AKP'ci arkadaşların genel olarak kullandığı argümanlardan biri bu: Mesele sadece yolsuzluk mu sanıyorsun? İşin içinde tabii ki ABD var, Rusya var, Suriye'si de var İran'ı da. Savaş teypinde de dinlediğimiz üzere Türkiye Suriye toprakları üzerinde nasıl stratejiler geliştiriyorsa diğer ülkeler de bizim ülkemizin egemenliği ve gücü üzerinde stratejiler ve yöntemler geliştiriyorlar.

Ama mesele sadece yolsuzluk değil gerçekten.

Mesele ikiyüzlülük meselesi. İnternetten "Bakara makara" diye aratıp her cuma sabahı bir tane "sallama" meselesi. Din ile göz boyayıp arkasından dalga geçme meselesi.

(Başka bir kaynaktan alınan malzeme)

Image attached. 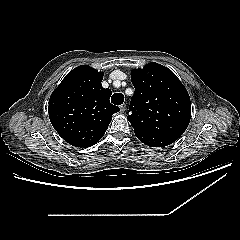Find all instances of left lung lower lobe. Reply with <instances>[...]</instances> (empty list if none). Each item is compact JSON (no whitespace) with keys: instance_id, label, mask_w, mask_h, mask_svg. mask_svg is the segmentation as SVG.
<instances>
[{"instance_id":"left-lung-lower-lobe-1","label":"left lung lower lobe","mask_w":240,"mask_h":240,"mask_svg":"<svg viewBox=\"0 0 240 240\" xmlns=\"http://www.w3.org/2000/svg\"><path fill=\"white\" fill-rule=\"evenodd\" d=\"M139 140L150 147H164L175 141V139H171L167 137L140 138Z\"/></svg>"}]
</instances>
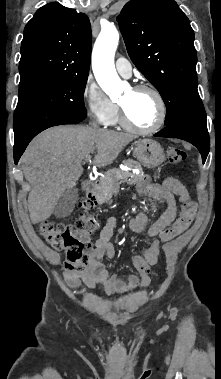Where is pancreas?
<instances>
[{
  "instance_id": "cf45deb5",
  "label": "pancreas",
  "mask_w": 221,
  "mask_h": 379,
  "mask_svg": "<svg viewBox=\"0 0 221 379\" xmlns=\"http://www.w3.org/2000/svg\"><path fill=\"white\" fill-rule=\"evenodd\" d=\"M124 164L131 168H136L140 171L139 174L122 171L119 168H114L105 172L100 178L97 186V195L101 201L109 200L112 195L118 191L121 183L133 184L136 183L143 175L141 164L132 159L124 161Z\"/></svg>"
}]
</instances>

Mesele bölücülük meselesi. Katledilen insanların cenazelerini "benim ölüm", "senin ölün" diye bölme meselesi.

Mesele zulüm meselesi. Gencecik 14 yaşında katledilen, tabutundan hafif bir çocuğu büyülediği on binlere yuhlatmak meselesi.

Mesele talan meselesi. Kentin göbeğinde kalan son yeşil alanı da betonlaştırmak için insan öldürme emri vermek, yüzlercesini hastanelik etmek meselesi.

Mesele yasaklar meselesi. İnternet yasakları ile, Alo Fatih ile, vergi cezaları ve doğrudan cezaevine koyarak gazetecilerin susturulması ve insanların özgür bir şekilde haber almalarının engellenmesi meselesi.

Mesele yeteneksizlik meselesi. Ülkenin istihbarat şefinin bakan ve askerle yaptığı toplantıların dinlenmesi, neredeyse yatak odalarından canlı yayın yapılabilmesi meselesi.

Ama mesele aynı zamanda yolsuzluk meselesi. Mesele evinde 6 tane kasayla yaşayan, kolunda 700.000 liralık rüşvet saati ile dolaşan bakanlar, ayakkabı kutularında on milyonlarca dolar olan "banka müdürleri" meselesi.

Mesele özgür ve birinci sınıf bir ülkede yaşamak ya da Kuzey Kore gibi bir ülke olma meselesi. Benim için bu kadar basit.